Crude oil tanker earnings on the major Middle East route steadied as firmer cargo enquiry in recent days boosted sentiment.
Brokers and analysts said the outlook remained challenging, with increased demand needed to sustain modest gains.
The world's benchmark VLCC export route from the Middle East Gulf (MEG) to Japan DFRT-ME-JAP reached W41.89 in the worldscale measure of freight rates, or $11,362 a day when translated into average earnings, from W42.59 or $11,159 on Friday and W41.41 or $6,773 last Monday.
"Recent declines in the MEG VLCC market were halted last week as owners held firm in anticipation of the arrival of July stems. Their resistance paid off as renewed activity ... prompted modest rate gains," ship broker SSY said on Monday.
"In the meantime, tonnage in the MEG looks ample further out into July, and rates could soon come under pressure once more."
Earlier in June, average daily earnings fell to their lowest in seven months at $5,923.
Average earnings per day are calculated after a vessel covers its voyage costs such as bunker fuel and port fees. VLCC operating costs, including financial costs, are estimated at around $10,000 a day.
In April earnings reached their highest in a year at about $45,000 a day, fuelled by a cargo rally, which subsequently ran out of steam.
A rush of fixings earlier in April from Saudi Arabia to the United States, together with buoyant Asian demand, bolstered sentiment as buyers sought to ensure stable supplies, given growing fears of disruptions due to the tensions with major oil producer Iran.
Average VLCC earnings have been volatile in recent months, falling below the $10,000 a day level a number of times.

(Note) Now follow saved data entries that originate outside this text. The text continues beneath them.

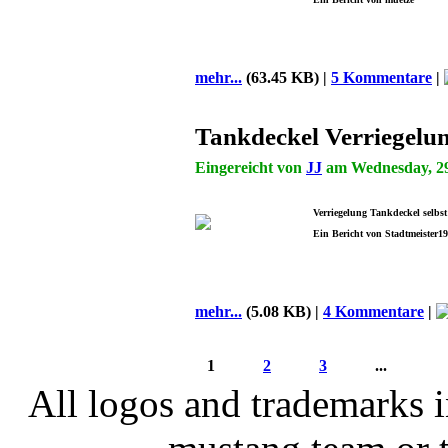
mehr...
(63.45 KB) |
5 Kommentare
|
Tankdeckel Verriegelu
Eingereicht von
JJ
am Wednesday, 29 
Verriegelung Tankdeckel selbs
Ein Bericht von Stadtmeister1
mehr...
(5.08 KB) |
4 Kommentare
|
1
2
3
...
All logos and trademarks in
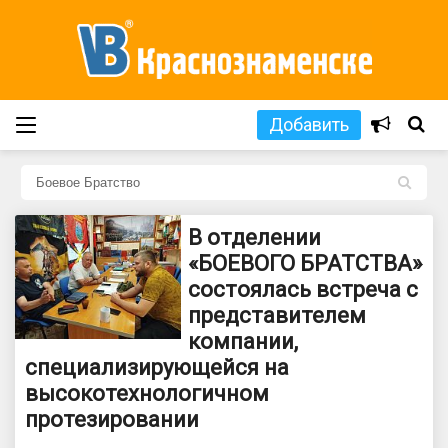
Добавить
L
В отделении
«БОЕВОГО БРАТСТВА»
состоялась встреча с
представителем
компании,
специализирующейся на
высокотехнологичном
протезировании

Until last Monday, earnings had stayed above $10,000 a day since Feb. 15.
Speculators could soon hoard crude oil in supertankers off the coast of Britain and other European countries if prompt oil prices keep falling, shipping and oil industry executives say.
"Floating storage has the potential to come back if the current structure goes to contango, which would be rather good for the tanker market," a senior ship industry source said.

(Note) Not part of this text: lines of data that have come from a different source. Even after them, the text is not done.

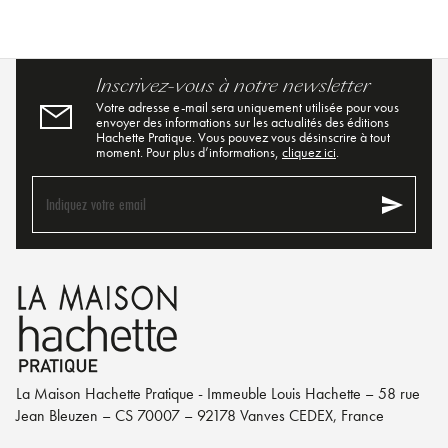
Inscrivez-vous à notre newsletter
Votre adresse e-mail sera uniquement utilisée pour vous
envoyer des informations sur les actualités des éditions
Hachette Pratique. Vous pouvez vous désinscrire à tout
moment. Pour plus d’informations,
cliquez ici
.
send
Indiquez votre email
La Maison Hachette Pratique - Immeuble Louis Hachette – 58 rue
Jean Bleuzen – CS 70007 – 92178 Vanves CEDEX, France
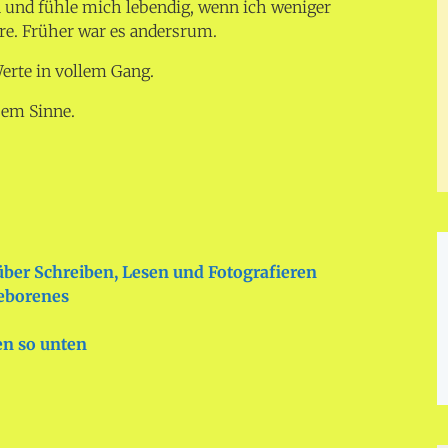
 und fühle mich lebendig, wenn ich weniger
re. Früher war es andersrum.
erte in vollem Gang.
sem Sinne.
 über Schreiben, Lesen und Fotografieren
geborenes
en so unten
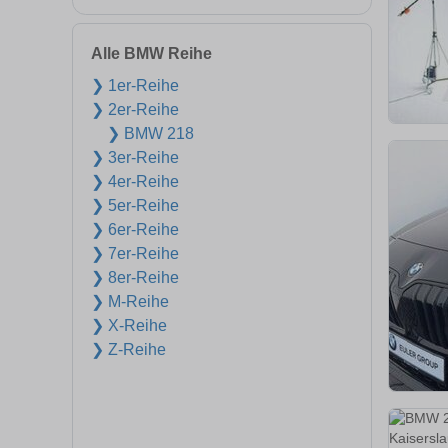
Alle BMW Reihe
❯ 1er-Reihe
❯ 2er-Reihe
❯ BMW 218
❯ 3er-Reihe
❯ 4er-Reihe
❯ 5er-Reihe
❯ 6er-Reihe
❯ 7er-Reihe
❯ 8er-Reihe
❯ M-Reihe
❯ X-Reihe
❯ Z-Reihe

Storage at sea hit a peak in April 2009 of over 100 million barrels, bolstering tanker earnings. The trading play then ended leading and more tankers returned to the trading fleet.
VLCC rates from the Gulf to the United States DFRT-ME-USG were at W30.36 from W30.68 on Friday and W30.32 last Monday.
Tanker players said downside risks remained for the sector given worries about the global economy and the fact that more tankers, ordered when times were good, were still to join the global fleet.
Rates for suezmax tankers on the Black Sea to Med route reached W70.17 or $14,829 a day from W69.33 or $13,696 a day on Friday and W73.75 or $15,510 a day last Monday.
Cross-Mediterranean aframax tanker rates were at W97.05 or $17,116 day on Monday, compared with W98.64 or $17,581 a day on Friday and W105.41 or $19,823 a day last Monday.